The next piece of content is actually a YouTube channel that I found in my feed and basically, it's called Postgres TV. Now, they have had some older content that's been posted, but more recently, for the last four weeks or so, they've been publishing episodes on about a weekly basis. So if you're interested in more Postgres content, you can check out these live shows that are posted to Postgres TV.
The next piece of content is "Getting Started With Postgres 13 on Ubuntu 20.04". This is from pgdash.io. So this goes through the entire process of setting up Postgres, configuring it for external access, and how to do some basic backups. So it goes over the installation process, getting the Postgres repository is set up to be able to install the most recent version, which is 13. Talks about setting up the database cluster. How would you go about starting/stopping it, where you would find the log files, and how you do the configuration for accessing it across the network. Creating users, setting up a database, as well as doing some basic backup and restore commands. So if you're interested in learning more about that, you can check this post out.
The next piece of content is "Using PostgreSQL and SQL to Randomly Sample Data". This is from blog.crunchydata.com, and it's the next post in the series talking about doing scientific analysis with data from the California Wildfires.
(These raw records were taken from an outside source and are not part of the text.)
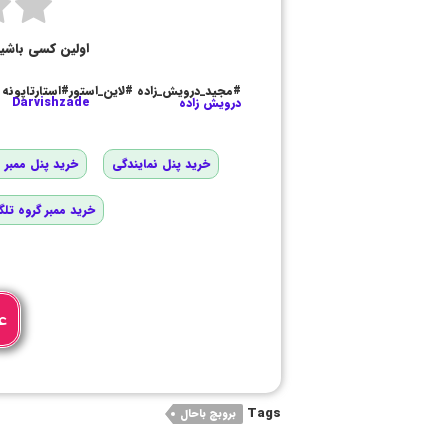
اولین کسی باشی
#مجید_درویش_زاده #لاین_استور#استارتاپونه
درویش زاده
Darvishzade
خرید پنل نمایندگی
خرید پنل ممبر و
خرید ممبر گروه تلگ
ع
Tags
بروبچ باحال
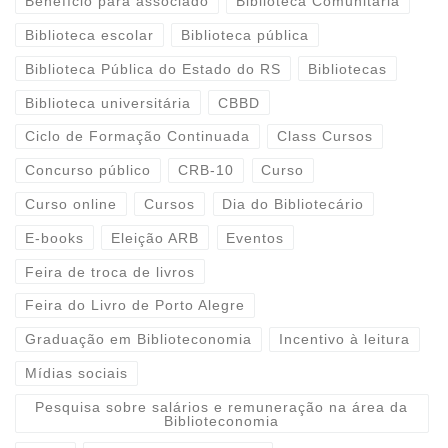
Benefício para associado
Biblioteca Comunitária
Biblioteca escolar
Biblioteca pública
Biblioteca Pública do Estado do RS
Bibliotecas
Biblioteca universitária
CBBD
Ciclo de Formação Continuada
Class Cursos
Concurso público
CRB-10
Curso
Curso online
Cursos
Dia do Bibliotecário
E-books
Eleição ARB
Eventos
Feira de troca de livros
Feira do Livro de Porto Alegre
Graduação em Biblioteconomia
Incentivo à leitura
Mídias sociais
Pesquisa sobre salários e remuneração na área da
Biblioteconomia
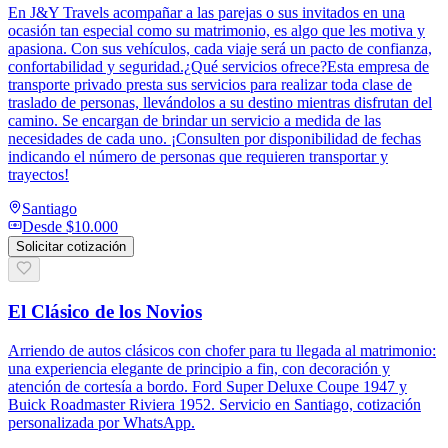
En J&Y Travels acompañar a las parejas o sus invitados en una
ocasión tan especial como su matrimonio, es algo que les motiva y
apasiona. Con sus vehículos, cada viaje será un pacto de confianza,
confortabilidad y seguridad.¿Qué servicios ofrece?Esta empresa de
transporte privado presta sus servicios para realizar toda clase de
traslado de personas, llevándolos a su destino mientras disfrutan del
camino. Se encargan de brindar un servicio a medida de las
necesidades de cada uno. ¡Consulten por disponibilidad de fechas
indicando el número de personas que requieren transportar y
trayectos!
Santiago
Desde
$10.000
Solicitar cotización
El Clásico de los Novios
Arriendo de autos clásicos con chofer para tu llegada al matrimonio:
una experiencia elegante de principio a fin, con decoración y
atención de cortesía a bordo. Ford Super Deluxe Coupe 1947 y
Buick Roadmaster Riviera 1952. Servicio en Santiago, cotización
personalizada por WhatsApp.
In this post, they're talking about needing to take a sample of non-fire data and they wanted it to be the same amount of information as the fire data to be able to start to develop their models because they wanted to do a logistic regression for it. This goes through the process of taking a sampling of the data using the table sample keyword to get the data together so that they can set up a set of data for both training their model and also verification of it. So if you're interested in that, you can check out this post.
The next piece of content is a post about a new book that's been released called "Learn PostgreSQL". This is from fluca1978.github.io. So if you're interested in more learning material such as a book, they have the outline here and a link to the book.
The last piece of content, the PostgreSQL person of the week is Stefan Fercot. So if you're interested in learning more about Stefan and his contributions to PostgreSQL, definitely check out this blog post.